I am looking at buying a house in which part of the basement walls are covered with Particle board/Strand board. I am wondering if this is code-compliant and acceptable or if it needs to be replaced with sheet-rock. See the attached pictures, this is in the walk-out basement.


----------



## Termite (Apr 13, 2008)

The code doesn't dictate what the wall finish/material on the inside of your home is. The only room where sheetrock is actually required is the garage (for fire resistance). 

Personally, I'd want to know why they covered the walls with a cheap product like particle board. What is being concealed? Cracked foundation walls? Mold? Water infiltration? There's the possibility that they just wanted it as a shop area and needed a wallcovering that would be good for nailing into. 

Another thing to check is that the electric boxes are flush mounted with the face of the particle board. If the boxes are not flush then spark rings are required. With sheetrock there is a little allowable tolerance, but with wood products there is not...Can't have any electrical exposed to that wood.


----------



## Willie T (Jan 29, 2009)

No problem using OSB for interior walls......... of a barn. You can even use it for flooring. But you will never get it to look like anything other than what it is.... u-g-l-y!


----------



## theatretch85 (May 17, 2008)

I do have full intentions on replacing it with sheetrock, but the reason I am asking about if its a code violation is with the FHA loan I will need to have the house fixed up to standards before I can move in, and if this is not a code concern or issue, then I'd like to put it off until a later date. It's the family room space down in the basement, I have no idea why someone would want to cover the walls with this stuff inside a house and yes I do agree it looks ugly. I doubt this was intended for a shop space but who knows, maybe they didnt want to tape and top the sheetrock down here for some strange reason.

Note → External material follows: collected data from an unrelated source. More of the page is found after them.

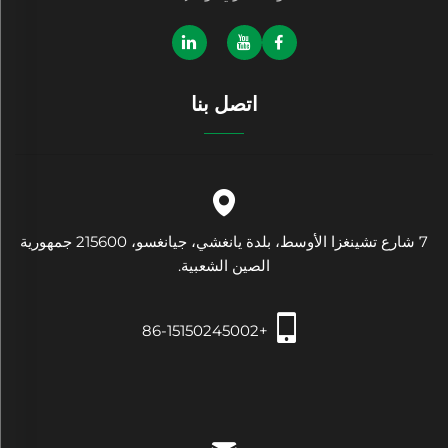
اتصل بنا
7 شارع تشينغزا الأوسط، بلدة يانغشي، جيانغسو، 215600 جمهورية
الصين الشعبية.
+86-15150245002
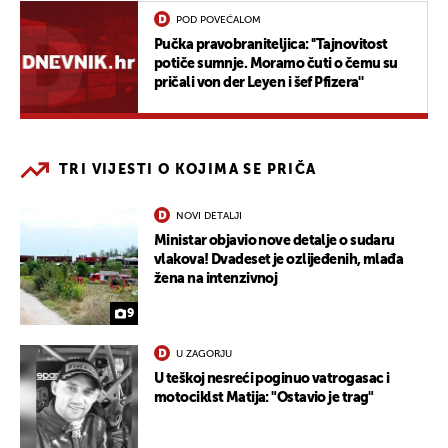
POD POVEĆALOM
Pučka pravobraniteljica: ''Tajnovitost
potiče sumnje. Moramo čuti o čemu su
pričali von der Leyen i šef Pfizera''
TRI VIJESTI O KOJIMA SE PRIČA
NOVI DETALJI
Ministar objavio nove detalje o sudaru
vlakova! Dvadeset je ozlijeđenih, mlađa
žena na intenzivnoj
9
U ZAGORJU
U teškoj nesreći poginuo vatrogasac i
motociklst Matija: "Ostavio je trag"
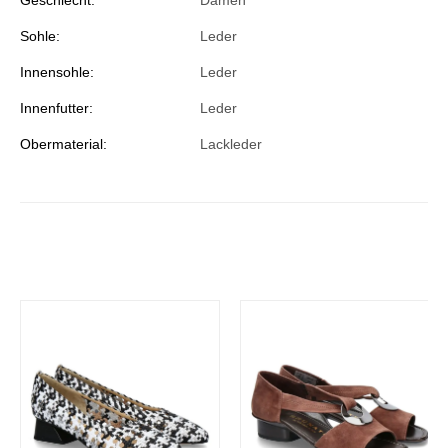
Geschlecht:
Damen
Sohle:
Leder
Innensohle:
Leder
Innenfutter:
Leder
Obermaterial:
Lackleder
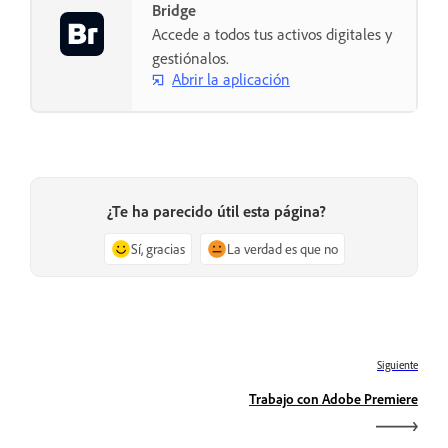
Bridge
Accede a todos tus activos digitales y
gestiónalos.
Abrir la aplicación
¿Te ha parecido útil esta página?
Sí, gracias
La verdad es que no
Siguiente
Trabajo con Adobe Premiere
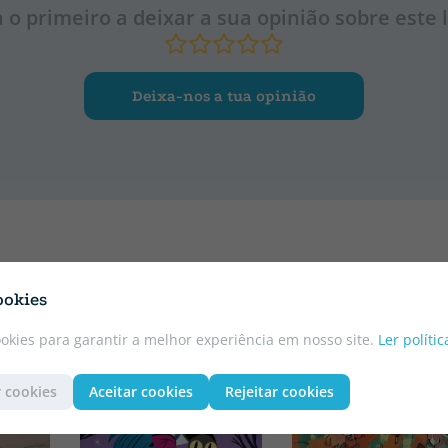
a o primeiro a deixar a sua opinião sobre este l
Deixa-nos a tua opinião
ookies
CATALÃO
CATALÃO
ookies para garantir a melhor experiência em nosso site.
Ler políti
 cookies
Aceitar cookies
Rejeitar cookies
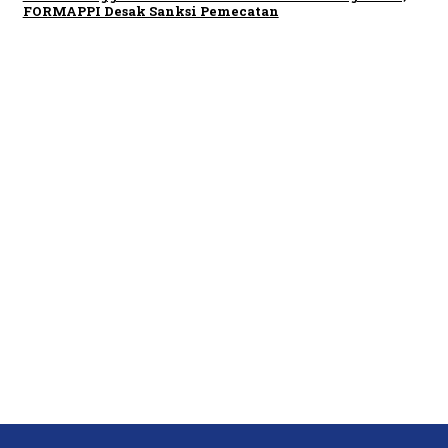
FORMAPPI Desak Sanksi Pemecatan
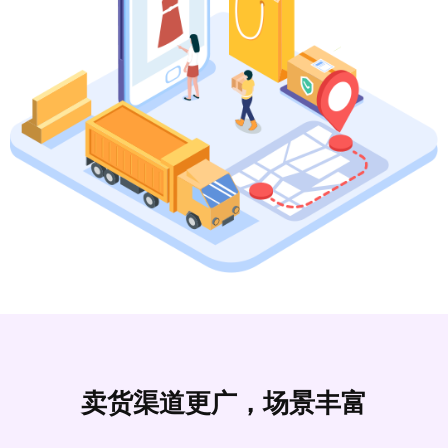
卖货渠道更广，场景丰富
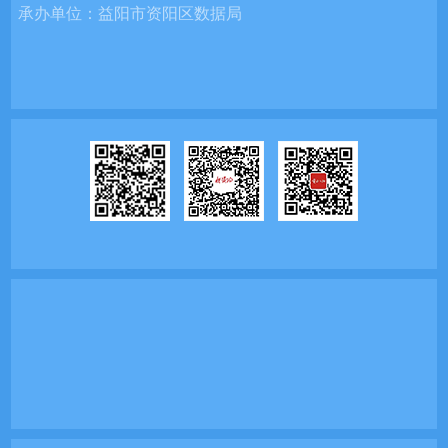
承办单位：
益阳市资阳区数据局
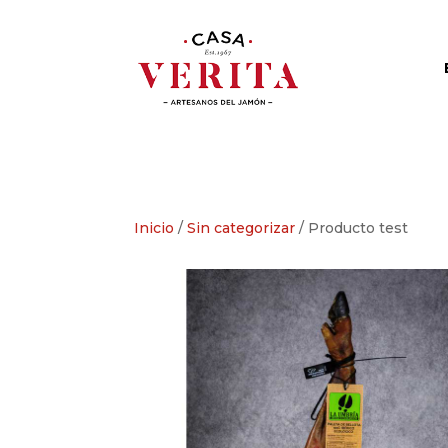
Inicio
/
Sin categorizar
/ Producto test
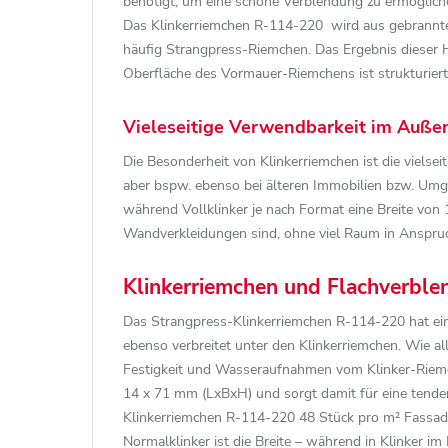
benötigt, um eine schöne Verblendung zu ermöglich
Das Klinkerriemchen R-114-220 wird aus gebranntem
häufig Strangpress-Riemchen. Das Ergebnis dieser 
Oberfläche des Vormauer-Riemchens ist strukturiert
Vieleseitige Verwendbarkeit im Auße
Die Besonderheit von Klinkerriemchen ist die viels
aber bspw. ebenso bei älteren Immobilien bzw. Umg
während Vollklinker je nach Format eine Breite von
Wandverkleidungen sind, ohne viel Raum in Anspru
Klinkerriemchen und Flachverble
Das Strangpress-Klinkerriemchen R-114-220 hat ein 
ebenso verbreitet unter den Klinkerriemchen. Wie a
Festigkeit und Wasseraufnahmen vom Klinker-Riemc
14 x 71 mm (LxBxH) und sorgt damit für eine tenden
Klinkerriemchen R-114-220 48 Stück pro m² Fassad
Normalklinker ist die Breite – während in Klinker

I was recalling the garage had to be covered with sheetrock becuase of the 15 minute fire rating, I assumed it applied inside the house as well. 

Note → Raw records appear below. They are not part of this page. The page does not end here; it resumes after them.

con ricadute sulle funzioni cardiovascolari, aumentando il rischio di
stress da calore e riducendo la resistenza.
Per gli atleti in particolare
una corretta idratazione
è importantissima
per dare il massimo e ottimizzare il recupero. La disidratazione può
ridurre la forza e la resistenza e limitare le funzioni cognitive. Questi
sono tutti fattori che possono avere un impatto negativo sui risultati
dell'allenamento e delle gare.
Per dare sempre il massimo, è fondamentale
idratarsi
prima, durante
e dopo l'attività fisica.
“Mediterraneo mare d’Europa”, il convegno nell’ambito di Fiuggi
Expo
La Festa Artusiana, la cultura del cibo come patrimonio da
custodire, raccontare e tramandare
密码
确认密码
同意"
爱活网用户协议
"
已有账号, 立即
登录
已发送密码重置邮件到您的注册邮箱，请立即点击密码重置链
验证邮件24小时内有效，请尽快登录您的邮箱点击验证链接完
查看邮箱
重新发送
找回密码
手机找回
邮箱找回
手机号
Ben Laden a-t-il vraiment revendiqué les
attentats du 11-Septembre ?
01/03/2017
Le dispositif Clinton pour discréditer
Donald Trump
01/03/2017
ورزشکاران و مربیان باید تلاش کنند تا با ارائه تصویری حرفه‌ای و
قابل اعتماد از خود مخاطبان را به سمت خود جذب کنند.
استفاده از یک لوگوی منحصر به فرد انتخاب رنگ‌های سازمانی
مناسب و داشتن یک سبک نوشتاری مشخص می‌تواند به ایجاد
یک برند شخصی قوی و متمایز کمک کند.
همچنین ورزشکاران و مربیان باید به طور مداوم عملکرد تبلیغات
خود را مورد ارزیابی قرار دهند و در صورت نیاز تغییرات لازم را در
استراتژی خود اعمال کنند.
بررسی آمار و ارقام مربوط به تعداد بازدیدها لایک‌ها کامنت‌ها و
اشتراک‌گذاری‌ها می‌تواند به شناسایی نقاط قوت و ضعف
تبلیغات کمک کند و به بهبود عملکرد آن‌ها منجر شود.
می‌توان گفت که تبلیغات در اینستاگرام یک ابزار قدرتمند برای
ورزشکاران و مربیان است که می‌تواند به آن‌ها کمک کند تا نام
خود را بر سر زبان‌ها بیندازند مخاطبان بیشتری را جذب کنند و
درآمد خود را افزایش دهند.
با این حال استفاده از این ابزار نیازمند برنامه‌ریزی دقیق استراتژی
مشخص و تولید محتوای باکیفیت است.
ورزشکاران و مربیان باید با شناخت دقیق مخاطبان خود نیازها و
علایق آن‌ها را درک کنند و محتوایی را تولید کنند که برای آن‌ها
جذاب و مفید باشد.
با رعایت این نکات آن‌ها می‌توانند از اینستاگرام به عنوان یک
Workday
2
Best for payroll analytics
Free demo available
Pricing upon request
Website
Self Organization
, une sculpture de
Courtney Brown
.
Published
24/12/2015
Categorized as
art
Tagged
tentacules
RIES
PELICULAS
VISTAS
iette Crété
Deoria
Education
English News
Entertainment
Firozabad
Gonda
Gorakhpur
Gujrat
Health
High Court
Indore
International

I am getting a 203k rehab loan on the house and I want to keep the loan as small as possible and fix what needs to be fixed now before I can move in, then worry about anything extraneous later after I close and have moved in. My plan would be to turn this space into a home theatre room, there is a built-in bar around the corner, its just not a wet bar .... yet!


----------



## DangerMouse (Jul 17, 2008)

i saw it used as a counter facing in a chinese restaurant a while back..... 
you know what? when it has a nice, high gloss thick coating of polyurethane..... it's STILL ugly! lol

DM


----------



## Just Bill (Dec 21, 2008)

That is OSB, not particle board. I would never use it below grade, and definitely not touching concrete.


----------



## DangerMouse (Jul 17, 2008)

true... big difference between strand board and particle board.

DM


----------



## theatretch85 (May 17, 2008)

Either way its still ugly in the basement and I really would like to replace it, but if its not a requirement to replace it before I can move in, then its probably something that will be put off for later. Just trying to keep the initial rehab costs down since it will be a loan on top of my mortgage there by increasing my monthly mortgage payments. Granted it doesn't really matter what I think needs to be done or what anyone else says needs to be done its what the appraisal says needs to be done. I already have a pretty good idea what the list will include, just trying to get some information on some of the stuff that may or may not have to be on that list. And it appears from the comments here that this particular issue can be dealt with later.


----------



## DangerMouse (Jul 17, 2008)

i wonder what the original owner had planned for it? mud/texture? panelling? i might consider another route if it meant tearing all that down.
maybe a faux finish would be cool?

DM


----------



## theatretch85 (May 17, 2008)

I suspect its possible they had planned on wood paneling, but looking at the fact that there are shelves hung on the wall in this area and the drop ceiling is also installed over the OSB I suspect they fully intended to keep it like this. Which I can't think of a reason why anyone would want this on the walls in the living space of their house! Like someone else said it would be OK for like a work shop or a BARN, but this is what would be considered the "family room" in the basement of this house. There is a fireplace in the room next to this space, along with a bar that they built out of brick.


----------



## DangerMouse (Jul 17, 2008)

theatretch85 said:


> the drop ceiling is also installed over the OSB


i noticed that too, maybe they were just going to PAINT it???? *yuk*
well, anything you decide to do short of using dynamite will surely be an improvement! let us know what you decide.

DM


----------



## theatretch85 (May 17, 2008)

DangerMouse said:


> i noticed that too, maybe they were just going to PAINT it???? *yuk*
> well, anything you decide to do short of using dynamite will surely be an improvement! let us know what you decide.
> 
> DM


Yeah, painting it would look *slightly* better, but it would still be rather ugly. It will be removed at some point during the first couple months, i'll be installing some additonal outlets and some ethernet runs as well and running new RG6 coax through the wall not ON TOP of the wall! I can't imagine the coax really went in after the OSB was installed, looks like they didnt really want to put the coax behind the wall for some reason.


----------



## Scuba_Dave (Jan 16, 2009)

I've seen it mostly installed in work areas
It was sanded & stained, looked OK
Main reason was the ability to hang things up & screw in anywhere to wood


----------



## elmizmo (Feb 24, 2009)

theatretch85 said:


> Either way its still ugly in the basement and I really would like to replace it, but if its not a requirement to replace it before I can move in, then its probably something that will be put off for later. Just trying to keep the initial rehab costs down since it will be a loan on top of my mortgage there by increasing my monthly mortgage payments. Granted it doesn't really matter what I think needs to be done or what anyone else says needs to be done its what the appraisal says needs to be done. I already have a pretty good idea what the list will include, just trying to get some information on some of the stuff that may or may not have to be on that list. And it appears from the comments here that this particular issue can be dealt with later.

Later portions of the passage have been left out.